This is an open-source tool for collecting AI conversation datasets to fine-tune Large Language Models (LLMs) easily and effectively. Currently a work in progress.
-
Create Projects: Kick things off by creating a project where you can configure the settings and system prompts for your project.
-
Link with Langfuse: Connect your projects to Langfuse, an open-source LLM engineering platform that will be used to store conversation/annotation data and user interactions.
-
Get Contributors: Generate a shareable link for your project for human experts to have mock conversations and annotate AI responses, building you a tailored, high-quality dataset to help train your model!

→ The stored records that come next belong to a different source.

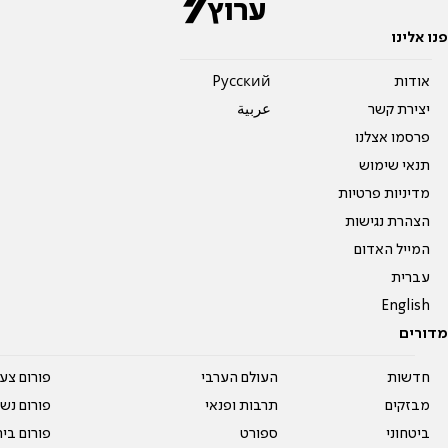
פנו אלינו
אודות
Pусский
יצירת קשר
عربية
פרסמו אצלנו
תנאי שימוש
מדיניות פרטיות
הצהרת נגישות
המייל האדום
עברית
English
מדורים
חדשות
העולם הערבי
פורום צע
מבזקים
תרבות ופנאי
פורום נשו
ביטחוני
ספורט
פורום בי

In this demo, I use the LLM Data Engine to collect data for training a model to behave as a helpful elementary school tutor.
- I create a project and link it to Langfuse.
- For demonstration, I act as an annotator, using the shareable link to simulate a conversation as a student and annotate/refine the AI responses.
- I go to Langfuse to see the collected dataset, which can be used to fine-tune my model for my tutoring use case!
LLM.Data.Engine.Demo.mp4
If you have ideas, find bugs, or want to help build something the Data Engine, don’t hesitate to open an issue, submit a pull request, or directly reach out!
This project uses TypeScript, Next.js, Prisma/PostgreSQL, NextAuth, and Tailwind CSS, along with the OpenAI and Langfuse API's.